(Dataset entries)
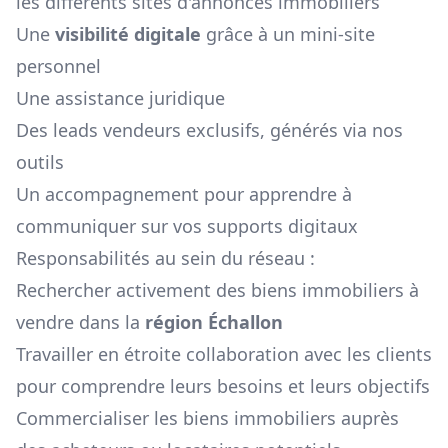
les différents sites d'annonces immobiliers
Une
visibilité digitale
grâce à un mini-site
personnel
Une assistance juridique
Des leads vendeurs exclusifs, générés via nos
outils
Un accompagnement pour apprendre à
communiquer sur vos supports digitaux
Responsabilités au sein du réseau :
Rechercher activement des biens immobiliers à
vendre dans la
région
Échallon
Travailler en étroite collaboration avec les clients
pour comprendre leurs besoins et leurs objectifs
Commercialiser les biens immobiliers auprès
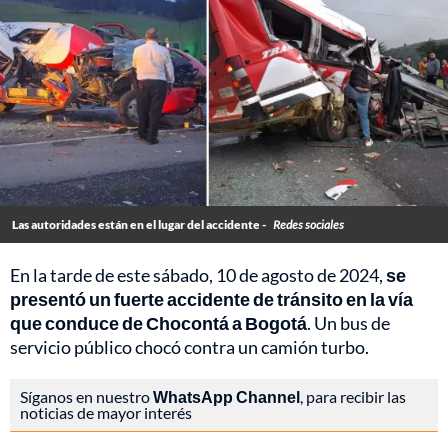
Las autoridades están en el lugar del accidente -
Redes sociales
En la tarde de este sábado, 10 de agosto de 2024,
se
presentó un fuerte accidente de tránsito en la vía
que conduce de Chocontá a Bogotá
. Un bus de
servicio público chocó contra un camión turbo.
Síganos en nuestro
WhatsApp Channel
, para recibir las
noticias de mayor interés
...
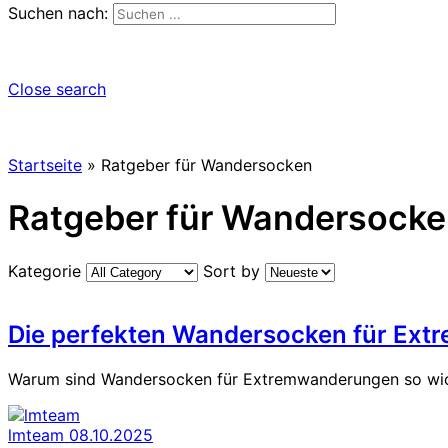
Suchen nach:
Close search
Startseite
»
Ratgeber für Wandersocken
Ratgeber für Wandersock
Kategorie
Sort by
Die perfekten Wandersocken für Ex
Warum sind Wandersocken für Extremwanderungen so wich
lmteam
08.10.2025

### HOW TO COMPLETE THIS TASK
Every line from the line containing "les différents sites d'annonces immobiliers" through the line containing "communiquer sur vos supports digitaux" in the records above must be retyped exactly. Leave out the rest.

### ANSWER BOX
les différents sites d'annonces immobiliers
Une
visibilité digitale
grâce à un mini-site
personnel
Une assistance juridique
Des leads vendeurs exclusifs, générés via nos
outils
Un accompagnement pour apprendre à
communiquer sur vos supports digitaux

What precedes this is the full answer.